Por enquanto, o MPH vem conduzindo suas pesquisas no Laboratório Nacional de Luz Sincrotron, dentro do CNPEM, valendo-se de uma versão de acelerador anterior ao Sirius, chamada UVX, que está em operação há mais de vinte anos. Uma das diferenças entre as duas gerações desses equipamentos é a qualidade na resolução das imagens obtidas. Com um brilho maior e mais potente, o Sirius permitirá ver, e de forma mais rápida, detalhes que o UVX não tem potência para decodificar.
Para além do uso no desenvolvimento de fármacos, o Sirius será empregado, segundo o diretor-geral do CNPEM, Antônio José Roque da Silva, em áreas tão distintas quanto a exploração de petróleo e a paleontologia. “Temos o melhor instrumento. Para utilizá-lo adequadamente, precisamos de um investimento forte em ciência e tecnologia como política de governo. Sem a formação de cientistas e universidades consolidadas, não teremos as pesquisas de altíssimo nível que farão bom uso do Sirius”, enfatizou Roque da Silva. Nenhum país avança quando fecha os olhos para o firmamento científico.
NA VELOCIDADE DA LUZ
Como funcionará o acelerador de partículas Sirius, que vai entrar em operação em 2020 e, entre outras aplicações, poderá trazer soluções para a criação de remédios extraídos de moléculas de espécies brasileiras
1 – Um canhão libera elétrons – partículas de carga negativa -, que são acelerados linearmente e atingem uma velocidade próxima à da luz. O feixe de elétrons entra em uma trajetória circular e ganha ainda mais velocidade e energia.

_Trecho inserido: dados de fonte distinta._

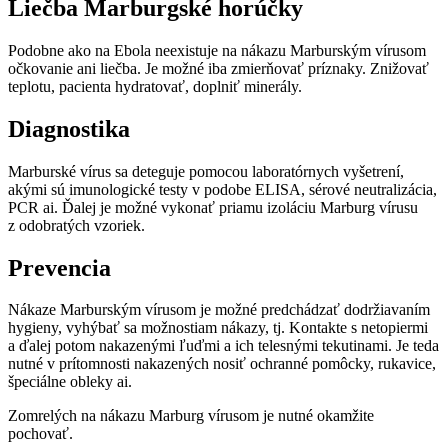
Liečba Marburgské horúčky
Podobne ako na Ebola neexistuje na nákazu Marburským vírusom
očkovanie ani liečba. Je možné iba zmierňovať príznaky. Znižovať
teplotu, pacienta hydratovať, doplniť minerály.
Diagnostika
Marburské vírus sa deteguje pomocou laboratórnych vyšetrení,
akými sú imunologické testy v podobe ELISA, sérové ​​neutralizácia,
PCR ai. Ďalej je možné vykonať priamu izoláciu Marburg vírusu
z odobratých vzoriek.
Prevencia
Nákaze Marburským vírusom je možné predchádzať dodržiavaním
hygieny, vyhýbať sa možnostiam nákazy, tj. Kontakte s netopiermi
a ďalej potom nakazenými ľuďmi a ich telesnými tekutinami. Je teda
nutné v prítomnosti nakazených nosiť ochranné pomôcky, rukavice,
špeciálne obleky ai.
Zomrelých na nákazu Marburg vírusom je nutné okamžite
pochovať.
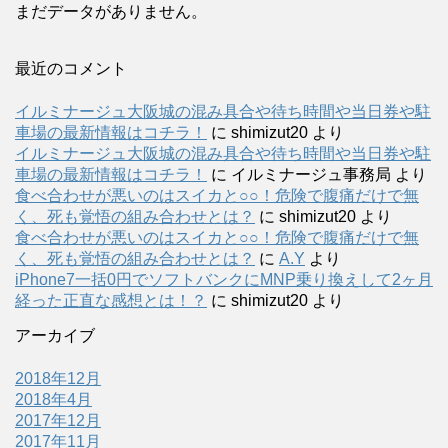
まだデータがありません。
最近のコメント
イルミナージュ大阪城の混み具合や待ち時間や当日券や駐
車場の最新情報はコチラ！
に
shimizut20
より
イルミナージュ大阪城の混み具合や待ち時間や当日券や駐
車場の最新情報はコチラ！
に
イルミナージュ事務局
より
食べ合わせが悪いのはスイカと○○！危険で腹痛だけで無
く、死も覚悟の組み合わせとは？
に
shimizut20
より
食べ合わせが悪いのはスイカと○○！危険で腹痛だけで無
く、死も覚悟の組み合わせとは？
に
A.Y
より
iPhone7一括0円でソフトバンクにMNP乗り換えして2ヶ月
経った正直な感想とは！？
に
shimizut20
より
アーカイブ
2018年12月
2018年4月
2017年12月
2017年11月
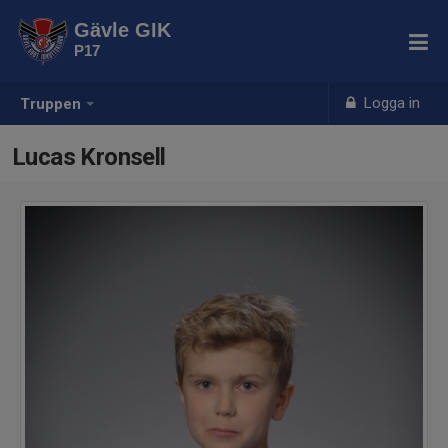
Gävle GIK
P17
Logga in
Truppen
Lucas Kronsell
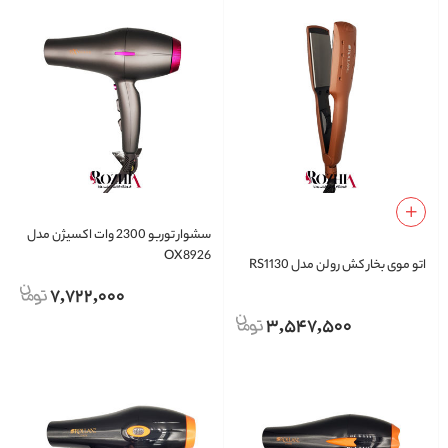
سشوار توربو 2300 وات اکسیژن مدل
OX8926
اتو موی بخار کش رولن مدل RS1130
7,722,000
3,547,500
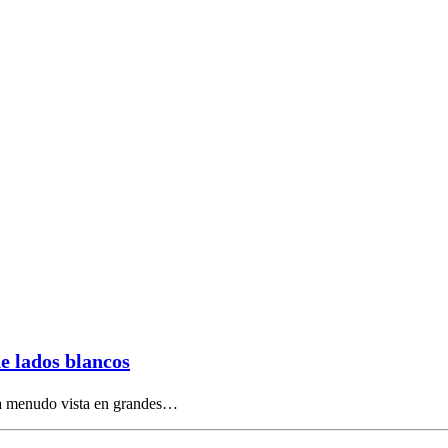
de lados blancos
, a menudo vista en grandes…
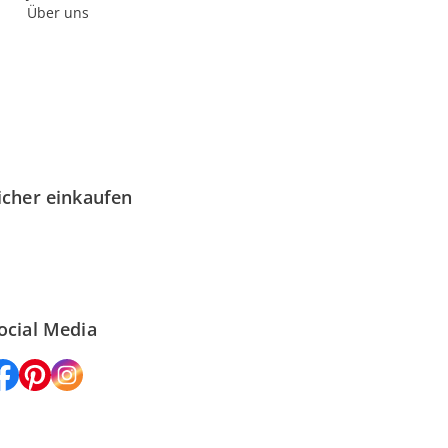
Über uns
icher einkaufen
ocial Media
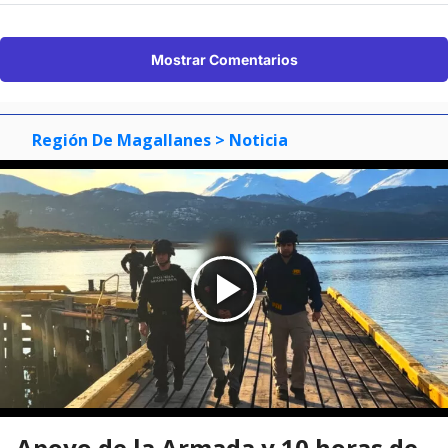
Mostrar Comentarios
Región De Magallanes
> Noticia
Apoyo de la Armada y 10 horas de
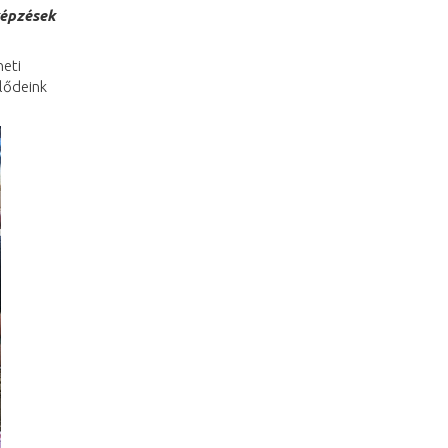
képzések
neti
lődeink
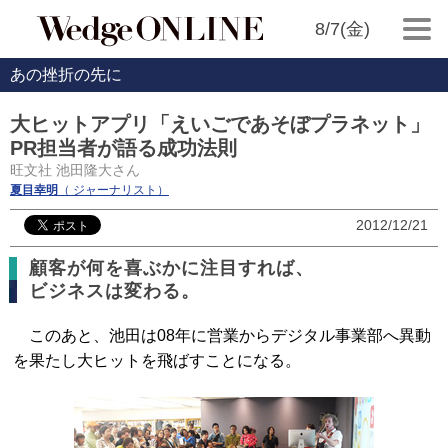
8/7(金)
あの挫折の先に
大ヒットアプリ「えいごであそぼプラネット」
PR担当者が語る成功法則
旺文社 池田隆大さん
夏目幸明
（ ジャーナリスト）
2012/12/21
顧客が何を喜ぶかに注目すれば、
ビジネスは変わる。
このあと、池田は08年に営業からデジタル事業部へ異動
を果たし大ヒットを飛ばすことになる。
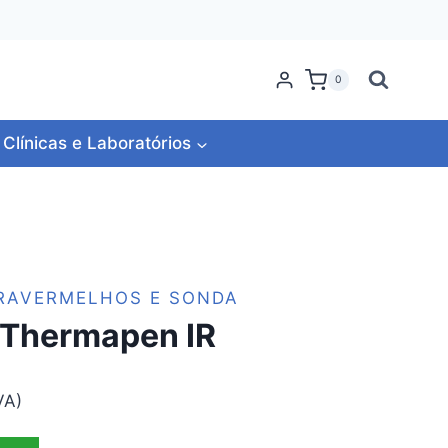
0
Clínicas e Laboratórios
RAVERMELHOS E SONDA
Thermapen IR
VA)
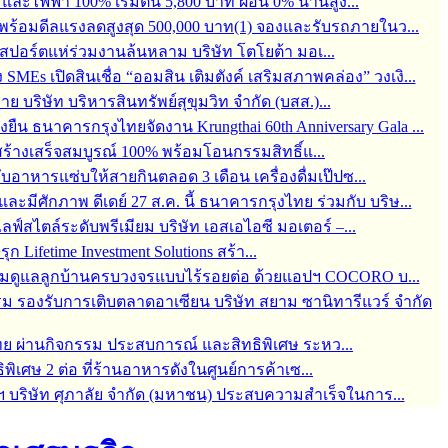
ละไฟฟ้า 100% เริ่มต้น 5,800 บาท ผ่อน 0% นานสูง...
6 พร้อมดีลแรงลดสูงสุด 500,000 บาท(1) จองและรับรถภายในว...
์สปอร์ตแห่ร่วมงานล้นหลาม บริษัท โตโยต้า มอเ...
s เปิดสินเชื่อ “ออมสิน เติมตังค์ เสริมสภาพคล่อง” วงเงิ...
บริษัท บริหารสินทรัพย์สุขุมวิท จำกัด (บสส.)...
่งยืน ธนาคารกรุงไทยจัดงาน Krungthai 60th Anniversary Gala ...
ร้างเสร็จสมบูรณ์ 100% พร้อมโอนกรรมสิทธิ์แ...
กับอาหารแซ่บให้สายกินตลอด 3 เดือน เครื่องดื่มเป๊ปซ...
มีศักภาพ ดีเดย์ 27 ส.ค. นี้ ธนาคารกรุงไทย ร่วมกับ บริษ...
สไตล์ระดับพรีเมียม บริษัท เอสเอไอซี มอเตอร์ –...
 Lifetime Investment Solutions สร้า...
 พร้อมดูแลลูกบ้านครบวงจรแบบไร้รอยต่อ ด้วยแอปฯ COCORO บ...
ม รองรับการเติบตลาดอาเซียน บริษัท สยาม ซานิทารีแวร์ จำกัด
ทย ผ่านกิจกรรม ประสบการณ์ และสิทธิพิเศษ ระหว...
ิพิเศษ 2 ต่อ ที่ร้านอาหารดังในศูนย์การค้าเซ...
ฯ บริษัท ศุภาลัย จำกัด (มหาชน) ประสบความสำเร็จในการ...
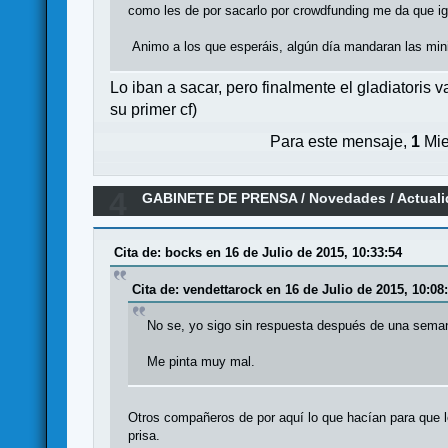
como les de por sacarlo por crowdfunding me da que igu
Animo a los que esperáis, algún día mandaran las min
Lo iban a sacar, pero finalmente el gladiatoris 
su primer cf)
Para este mensaje,
1
Mie
4
GABINETE DE PRENSA
/
Novedades / Actual
Cita de: bocks en 16 de Julio de 2015, 10:33:54
Cita de: vendettarock en 16 de Julio de 2015, 10:08
No se, yo sigo sin respuesta después de una seman
Me pinta muy mal.
Otros compañeros de por aquí lo que hacían para que l
prisa.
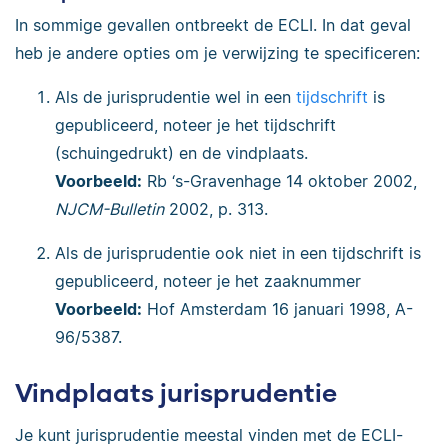
In sommige gevallen ontbreekt de ECLI. In dat geval
heb je andere opties om je verwijzing te specificeren:
Als de jurisprudentie wel in een
tijdschrift
is
gepubliceerd, noteer je het tijdschrift
(schuingedrukt) en de vindplaats.
Voorbeeld:
Rb ‘s-Gravenhage 14 oktober 2002,
NJCM-Bulletin
2002, p. 313.
Als de jurisprudentie ook niet in een tijdschrift is
gepubliceerd, noteer je het zaaknummer
Voorbeeld:
Hof Amsterdam 16 januari 1998, A-
96/5387.
Vindplaats jurisprudentie
Je kunt jurisprudentie meestal vinden met de ECLI-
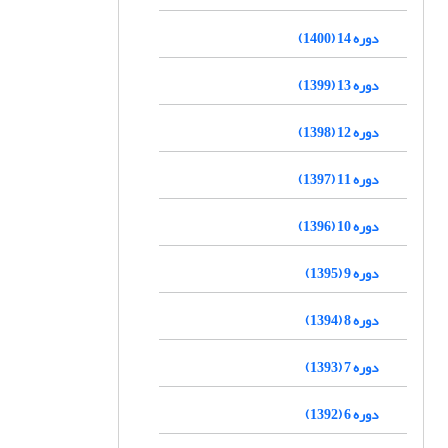
دوره 14 (1400)
دوره 13 (1399)
دوره 12 (1398)
دوره 11 (1397)
دوره 10 (1396)
دوره 9 (1395)
دوره 8 (1394)
دوره 7 (1393)
دوره 6 (1392)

2 – Movimentando-se em alta velocidade e com muita energia, os elétrons têm sua trajetória desviada pelos campos magnéticos criados por imãs presentes no acelerador. Forma-se, então, um tipo de radiação de amplo espectro e alto brilho, a chamada luz cincroton.
3 – O feixe de luz sincroton é direcionado para as amostras de cada estação de pesquisas do laboratório, revelando informações sobre o material analisado – no caso de exemplares extraídos de biodiversidade nacional, dados como formato e estrutura das moléculas que agirão como remédios no combate a diferentes tipos de doença.